If a record contains a picture, skip the picture and transcribe the rest exactly.

====== Stored data ======

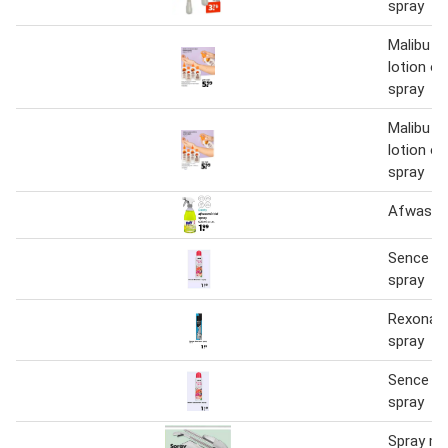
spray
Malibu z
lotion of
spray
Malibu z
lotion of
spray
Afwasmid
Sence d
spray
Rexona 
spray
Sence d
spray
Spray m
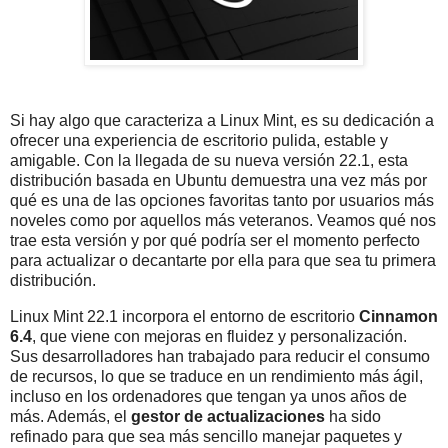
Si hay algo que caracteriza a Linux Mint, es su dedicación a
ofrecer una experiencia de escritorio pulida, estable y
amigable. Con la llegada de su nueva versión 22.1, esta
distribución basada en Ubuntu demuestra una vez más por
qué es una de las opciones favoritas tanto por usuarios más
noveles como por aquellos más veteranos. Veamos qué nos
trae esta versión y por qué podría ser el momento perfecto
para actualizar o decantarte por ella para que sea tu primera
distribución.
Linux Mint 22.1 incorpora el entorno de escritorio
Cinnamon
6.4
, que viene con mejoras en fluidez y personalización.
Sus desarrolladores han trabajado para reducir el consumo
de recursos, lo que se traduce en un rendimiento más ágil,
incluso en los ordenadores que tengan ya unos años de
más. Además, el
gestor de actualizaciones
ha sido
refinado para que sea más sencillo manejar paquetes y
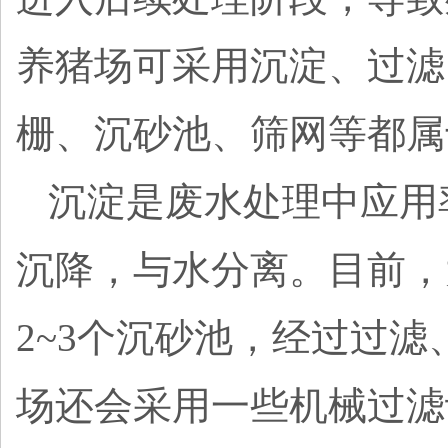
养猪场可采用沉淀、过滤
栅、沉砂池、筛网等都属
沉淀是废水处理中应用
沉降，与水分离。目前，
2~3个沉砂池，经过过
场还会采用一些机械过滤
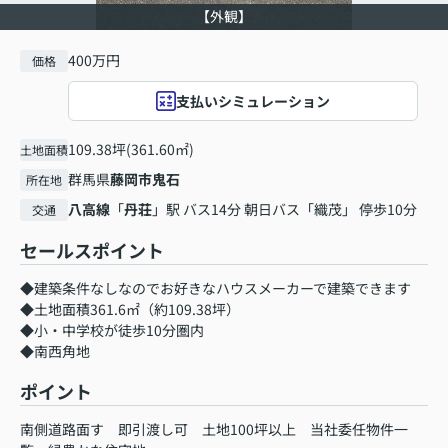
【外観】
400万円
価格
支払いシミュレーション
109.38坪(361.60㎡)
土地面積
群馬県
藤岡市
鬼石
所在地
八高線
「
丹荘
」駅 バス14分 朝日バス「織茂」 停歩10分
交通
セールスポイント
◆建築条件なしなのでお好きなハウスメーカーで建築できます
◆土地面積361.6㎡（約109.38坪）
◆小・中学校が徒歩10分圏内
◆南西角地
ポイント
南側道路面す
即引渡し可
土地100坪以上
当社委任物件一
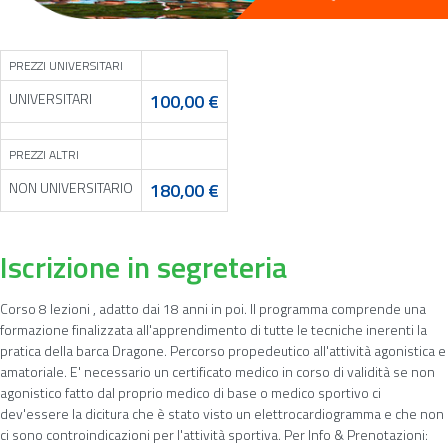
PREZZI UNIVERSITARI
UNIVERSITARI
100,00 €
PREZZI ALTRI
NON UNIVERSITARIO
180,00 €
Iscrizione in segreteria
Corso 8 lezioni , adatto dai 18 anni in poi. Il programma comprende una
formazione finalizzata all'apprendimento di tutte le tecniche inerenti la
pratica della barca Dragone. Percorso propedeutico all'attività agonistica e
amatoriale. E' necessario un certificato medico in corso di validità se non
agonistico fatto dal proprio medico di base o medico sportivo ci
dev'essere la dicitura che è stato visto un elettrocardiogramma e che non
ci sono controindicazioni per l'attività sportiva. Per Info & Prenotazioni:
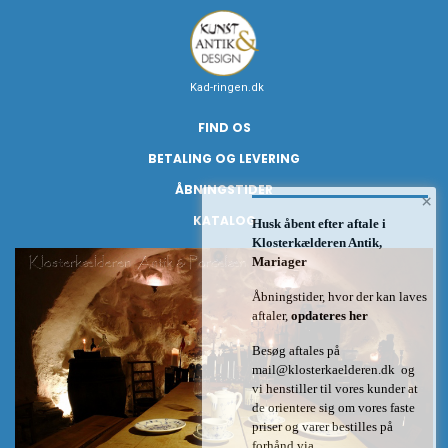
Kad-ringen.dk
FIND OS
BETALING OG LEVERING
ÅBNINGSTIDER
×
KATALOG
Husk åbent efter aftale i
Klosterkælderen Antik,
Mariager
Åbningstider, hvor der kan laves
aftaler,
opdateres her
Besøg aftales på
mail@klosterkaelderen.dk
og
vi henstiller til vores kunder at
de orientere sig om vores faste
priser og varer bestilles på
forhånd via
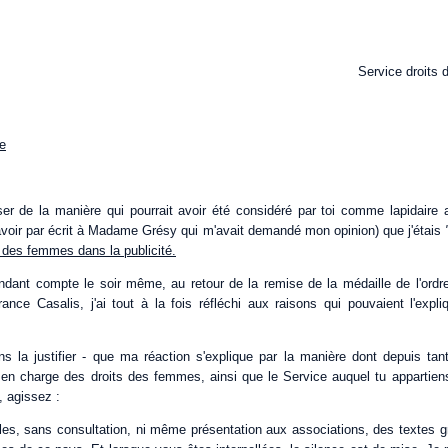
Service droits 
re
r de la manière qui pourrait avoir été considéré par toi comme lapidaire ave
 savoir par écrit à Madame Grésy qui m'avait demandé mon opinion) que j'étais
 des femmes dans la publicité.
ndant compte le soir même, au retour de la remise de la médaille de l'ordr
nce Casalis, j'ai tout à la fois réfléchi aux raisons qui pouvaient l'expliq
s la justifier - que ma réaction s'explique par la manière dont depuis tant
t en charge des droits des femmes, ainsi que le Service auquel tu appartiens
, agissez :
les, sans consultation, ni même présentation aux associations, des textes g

======

» Solution for this task:
spray
Malibu z
lotion of
spray
Malibu z
lotion of
spray
Afwasmid
Sence d
spray
Rexona 
spray
Sence d
spray
Spray m
Si hay algo que caracteriza a Linux Mint, es su dedicación a
ofrecer una experiencia de escritorio pulida, estable y
amigable. Con la llegada de su nueva versión 22.1, esta
distribución basada en Ubuntu demuestra una vez más por
qué es una de las opciones favoritas tanto por usuarios más
noveles como por aquellos más veteranos. Veamos qué nos
trae esta versión y por qué podría ser el momento perfecto
para actualizar o decantarte por ella para que sea tu primera
distribución.
Linux Mint 22.1 incorpora el entorno de escritorio
Cinnamon
6.4
, que viene con mejoras en fluidez y personalización.
Sus desarrolladores han trabajado para reducir el consumo
de recursos, lo que se traduce en un rendimiento más ágil,
incluso en los ordenadores que tengan ya unos años de
más. Además, el
gestor de actualizaciones
ha sido
refinado para que sea más sencillo manejar paquetes y
养猪场可采用沉淀、过滤
栅、沉砂池、筛网等都属
沉淀是废水处理中应用
沉降，与水分离。目前，
2~3个沉砂池，经过过
场还会采用一些机械过滤
【外観】
400万円
価格
支払いシミュレーション
109.38坪(361.60㎡)
土地面積
群馬県
藤岡市
鬼石
所在地
八高線
「
丹荘
」駅 バス14分 朝日バス「織茂」 停歩10分
交通
セールスポイント
◆建築条件なしなのでお好きなハウスメーカーで建築できます
◆土地面積361.6㎡（約109.38坪）
◆小・中学校が徒歩10分圏内
◆南西角地
ポイント
南側道路面す
即引渡し可
土地100坪以上
当社委任物件一
PREZZI UNIVERSITARI
UNIVERSITARI
100,00 €
PREZZI ALTRI
NON UNIVERSITARIO
180,00 €
Iscrizione in segreteria
Corso 8 lezioni , adatto dai 18 anni in poi. Il programma comprende una
formazione finalizzata all'apprendimento di tutte le tecniche inerenti la
pratica della barca Dragone. Percorso propedeutico all'attività agonistica e
amatoriale. E' necessario un certificato medico in corso di validità se non
agonistico fatto dal proprio medico di base o medico sportivo ci
dev'essere la dicitura che è stato visto un elettrocardiogramma e che non
ci sono controindicazioni per l'attività sportiva. Per Info & Prenotazioni:
Kad-ringen.dk
FIND OS
BETALING OG LEVERING
ÅBNINGSTIDER
×
KATALOG
Husk åbent efter aftale i
Klosterkælderen Antik,
Mariager
Åbningstider, hvor der kan laves
aftaler,
opdateres her
Besøg aftales på
mail@klosterkaelderen.dk
og
vi henstiller til vores kunder at
de orientere sig om vores faste
priser og varer bestilles på
forhånd via
Service droits 
re
r de la manière qui pourrait avoir été considéré par toi comme lapidaire ave
 savoir par écrit à Madame Grésy qui m'avait demandé mon opinion) que j'étais
 des femmes dans la publicité.
ndant compte le soir même, au retour de la remise de la médaille de l'ordr
nce Casalis, j'ai tout à la fois réfléchi aux raisons qui pouvaient l'expliq
s la justifier - que ma réaction s'explique par la manière dont depuis tant
t en charge des droits des femmes, ainsi que le Service auquel tu appartiens
, agissez :
les, sans consultation, ni même présentation aux associations, des textes g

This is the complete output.